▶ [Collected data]
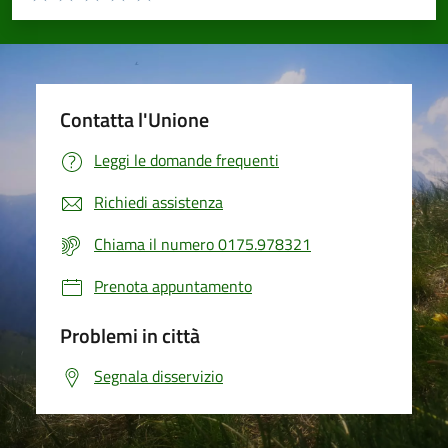
Valuta 1 stelle su 5
Valuta 2 stelle su 5
Valuta 3 stelle su 5
Valuta 4 stelle su 5
Valuta 5 stelle su 5
Contatta l'Unione
Leggi le domande frequenti
Richiedi assistenza
Chiama il numero 0175.978321
Prenota appuntamento
Problemi in città
Segnala disservizio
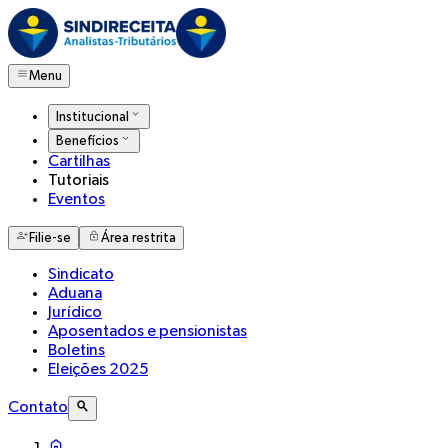
Menu
Institucional
Benefícios
Cartilhas
Tutoriais
Eventos
Filie-se
Área restrita
Sindicato
Aduana
Jurídico
Aposentados e pensionistas
Boletins
Eleições 2025
Contato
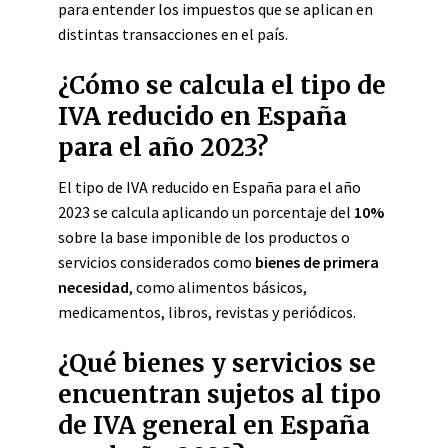
para entender los impuestos que se aplican en
distintas transacciones en el país.
¿Cómo se calcula el tipo de
IVA reducido en España
para el año 2023?
El tipo de IVA reducido en España para el año
2023 se calcula aplicando un porcentaje del
10%
sobre la base imponible de los productos o
servicios considerados como
bienes de primera
necesidad
, como alimentos básicos,
medicamentos, libros, revistas y periódicos.
¿Qué bienes y servicios se
encuentran sujetos al tipo
de IVA general en España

▶ [EXERCISE OBJECTIVE]
Transcribe only what runs from the line with "servicios considerados como" to the last line above, keeping every line exactly as written.

▶ [RESPONSE FOR THIS EXERCISE]
servicios considerados como
bienes de primera
necesidad
, como alimentos básicos,
medicamentos, libros, revistas y periódicos.
¿Qué bienes y servicios se
encuentran sujetos al tipo
de IVA general en España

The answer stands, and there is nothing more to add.